— Кого мне бог послал?
Старуха была слепа. Поняв это, Костя шагнул к скамье, на которой сидела она.
— К Филиппу я.
— Филипп в лес уехал, — повернув голову на скрип скамьи, ответила старуха, подобрав под себя ноги с уродливыми мозолями на пальцах. И застыла.
Казалось, что это движение разбудило в ее сухом теле боль, и вот не дышит, ждет, когда эта боль утихнет. Похоже было, что это на бревнах стены тень человека. Когда-то человек был молод, смеялся, пел, плясал, ворочал угли в печи, хлестал себя веником в бане, и вдруг нет его — лишь тень.
— А ты кто такой? С бедой ли, так ли, погостить? — раздвинула старуха тонкие губы и склонила голову вбок. — Не пожар?
— Не пожар. Повидать просто надо... товарища...
Старуха вздохнула, потерла костлявые руки о платье.
— А я подумала, не Ефрем ли снова...
«Так, — екнуло сердце. — Не Ефрем ли снова. Не Оса ли был здесь?»
Он вскинул голову: доски потолка, прогнутые, с черными щелями, из которых свисали пакля и тряпье, заставили подумать, что там, наверху, сидит человек и слушает глухой голос старухи. Рука сжала рукоятку кольта. Теперь вздрогнул от шороха на крыше, возле трубы; стукнуло что-то, может, дверь в соседнем доме о глухое бревно или птица с лету ударилась о застреху, а может, невидимый человек шел в сени тяжелым шагом. Слух напрягся, точно тонкая нить, гудящая, как гудят под ветром струны телеграфных проводов. И вот уже ощущение, что в подполье, согнувшись в три погибели, еще один гость, переминает затекшие ноги, и в этот момент спина шаркает о доски. Это шарканье заставило вытянуть кольт, целя в черноту между печью и стеной. Оттуда тянуло жаром протопленной печи, вонью из ведра под глиняным умывальником, портянками, белеющими из печурок.
Он почувствовал себя снова как в Ополье, в доме Ольки. Вставали в памяти, наслаивались одно на другое лица Срубова, Розова, Мышкова... Нет, страха он и сейчас не испытывал. Он привык к этим страхам там, в темных переулках большого губернского города, в этих прокисших от винной гари и табачного дыма «шалманах», в погонях и облавах, когда преследуемые звереют и освобождают путь себе к свободе, вонзая ли нож, разряжая ли обойму нагана, захлестывая ли пальцы на горле вставшего на этом пути.

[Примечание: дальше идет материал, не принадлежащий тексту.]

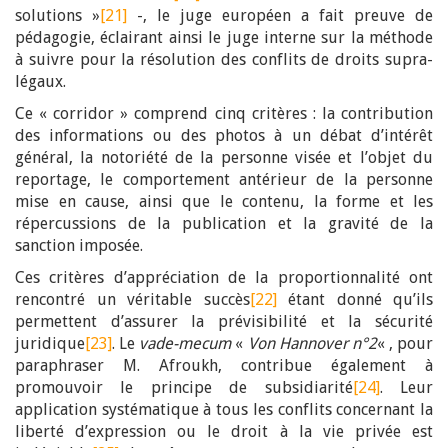
solutions »
[21]
-, le juge européen a fait preuve de
pédagogie, éclairant ainsi le juge interne sur la méthode
à suivre pour la résolution des conflits de droits supra-
légaux.
Ce « corridor » comprend cinq critères : la contribution
des informations ou des photos à un débat d’intérêt
général, la notoriété de la personne visée et l’objet du
reportage, le comportement antérieur de la personne
mise en cause, ainsi que le contenu, la forme et les
répercussions de la publication et la gravité de la
sanction imposée.
Ces critères d’appréciation de la proportionnalité ont
rencontré un véritable succès
[22]
étant donné qu’ils
permettent d’assurer la prévisibilité et la sécurité
juridique
[23]
. Le
vade-mecum
«
Von Hannover n°2
« , pour
paraphraser M. Afroukh, contribue également à
promouvoir le principe de subsidiarité
[24]
. Leur
application systématique à tous les conflits concernant la
liberté d’expression ou le droit à la vie privée est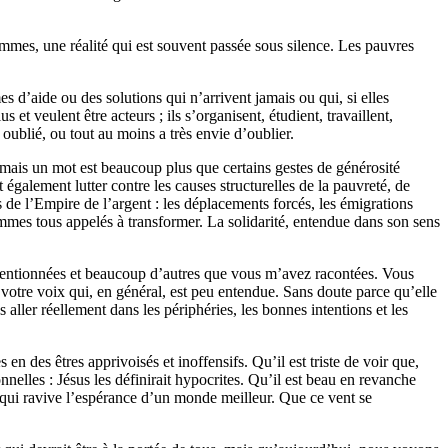
mmes, une réalité qui est souvent passée sous silence. Les pauvres
s d’aide ou des solutions qui n’arrivent jamais ou qui, si elles
 et veulent être acteurs ; ils s’organisent, étudient, travaillent,
r oublié, ou tout au moins a très envie d’oublier.
; mais un mot est beaucoup plus que certains gestes de générosité
 également lutter contre les causes structurelles de la pauvreté, de
rs de l’Empire de l’argent : les déplacements forcés, les émigrations
sommes tous appelés à transformer. La solidarité, entendue dans son sens
i mentionnées et beaucoup d’autres que vous m’avez racontées. Vous
 votre voix qui, en général, est peu entendue. Sans doute parce qu’elle
ller réellement dans les périphéries, les bonnes intentions et les
en des êtres apprivoisés et inoffensifs. Qu’il est triste de voir que,
onnelles : Jésus les définirait hypocrites. Qu’il est beau en revanche
qui ravive l’espérance d’un monde meilleur. Que ce vent se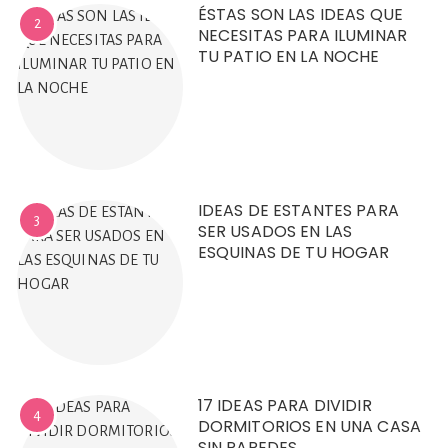
ÉSTAS SON LAS IDEAS QUE
2
NECESITAS PARA ILUMINAR
TU PATIO EN LA NOCHE
IDEAS DE ESTANTES PARA
3
SER USADOS EN LAS
ESQUINAS DE TU HOGAR
17 IDEAS PARA DIVIDIR
4
DORMITORIOS EN UNA CASA
SIN PAREDES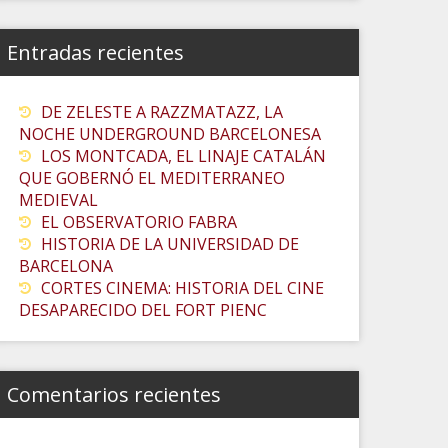
Entradas recientes
DE ZELESTE A RAZZMATAZZ, LA
NOCHE UNDERGROUND BARCELONESA
LOS MONTCADA, EL LINAJE CATALÁN
QUE GOBERNÓ EL MEDITERRANEO
MEDIEVAL
EL OBSERVATORIO FABRA
HISTORIA DE LA UNIVERSIDAD DE
BARCELONA
CORTES CINEMA: HISTORIA DEL CINE
DESAPARECIDO DEL FORT PIENC
Comentarios recientes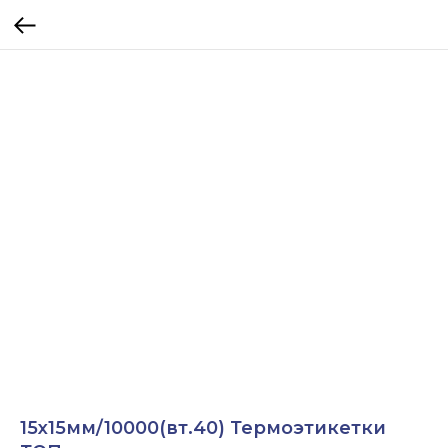
15х15мм/10000(вт.40) Термоэтикетки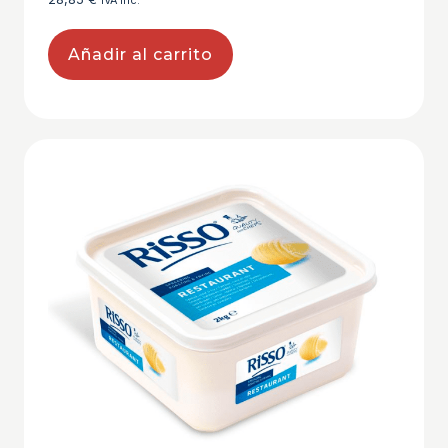
IVA inc.
Añadir al carrito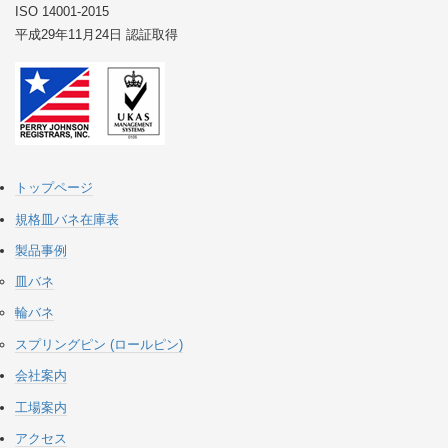
ISO 14001-2015
平成29年11月24日 認証取得
トップページ
規格皿バネ在庫表
製品事例
皿バネ
輪バネ
スプリングピン (ロールピン)
会社案内
工場案内
アクセス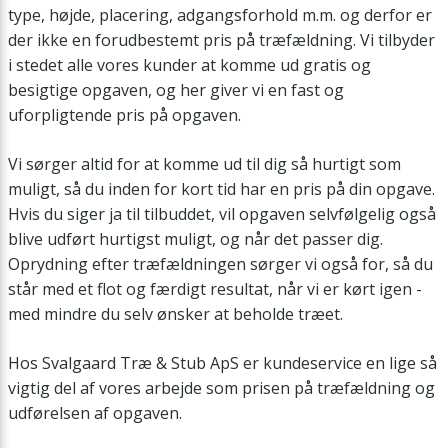
type, højde, placering, adgangsforhold m.m. og derfor er
der ikke en forudbestemt pris på træfældning. Vi tilbyder
i stedet alle vores kunder at komme ud gratis og
besigtige opgaven, og her giver vi en fast og
uforpligtende pris på opgaven.
Vi sørger altid for at komme ud til dig så hurtigt som
muligt, så du inden for kort tid har en pris på din opgave.
Hvis du siger ja til tilbuddet, vil opgaven selvfølgelig også
blive udført hurtigst muligt, og når det passer dig.
Oprydning efter træfældningen sørger vi også for, så du
står med et flot og færdigt resultat, når vi er kørt igen -
med mindre du selv ønsker at beholde træet.
Hos Svalgaard Træ & Stub ApS er kundeservice en lige så
vigtig del af vores arbejde som prisen på træfældning og
udførelsen af opgaven.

Но ему жутко было представить даже на миг себя мишенью в тире.
— Недавно был здесь Ефрем? — спросил он негромко и вслушиваясь снова с тем же напряжением, как ожидая, что сейчас эти черные стены возвратят ему свои слова шорохами, скрипом, а может, и щелчком затвора винтовки.
— Да зимой еще, на лыжах приезжал, — с удивившей Костю злобой отозвалась старуха. — Пили вино в зимовке да песни распевали.
«Гоняются Головесов да Колоколов по деревням, а Оса здесь песни распевает, у милиционера», — подумал Костя, но слова старухи успокоили его. Он снова сунул кольт в карман, расстегнул пуговицы, снял папаху, положил ее на стол, рядом с самоваром.
— Где же семья Филиппа?
— А в город отправил.
— В какой?
— А бог знамо... — Старуха подвинулась на скамье. Может, эти брезжущие лучи света в окне были неприятны для ее глаз, затянутых вечной ночью. — И сам собирается уехать. Не сегодня, так завтра... все из дому уж повывез. Мне оставил только чашку да самовар вот этот. Пей, дескать, тетка Паша, чаю сколь хочешь. Да еще табакерку, — двинула она банку из-под монпансье по столу. — Нюхать научилась не хуже деда.
— Не берет, что ли, с собой?
— Куда я им такая в городе. Деньги тратить на похороны только лишние.
— Как жить будешь одна?
— Накормят, — просто ответила старуха. — Здесь народ не злой и не жадный. И не долго мне. До куличного воскресенья дотяну, и хорошо.
— Поживешь еще, — сказал он только лишь для того, чтобы не молчать. — Спешить не надо.
Старуха фыркнула носом на слова гостя. Они ей, видимо, пришлись по душе, подобрела, и на черном лице появилось какое-то подобие пугающей улыбки.
— Скажешь тоже... Ну, а кормить я тебя буду, когда Филипп приедет. Заодно чтобы. Вот-вот он и прикатит.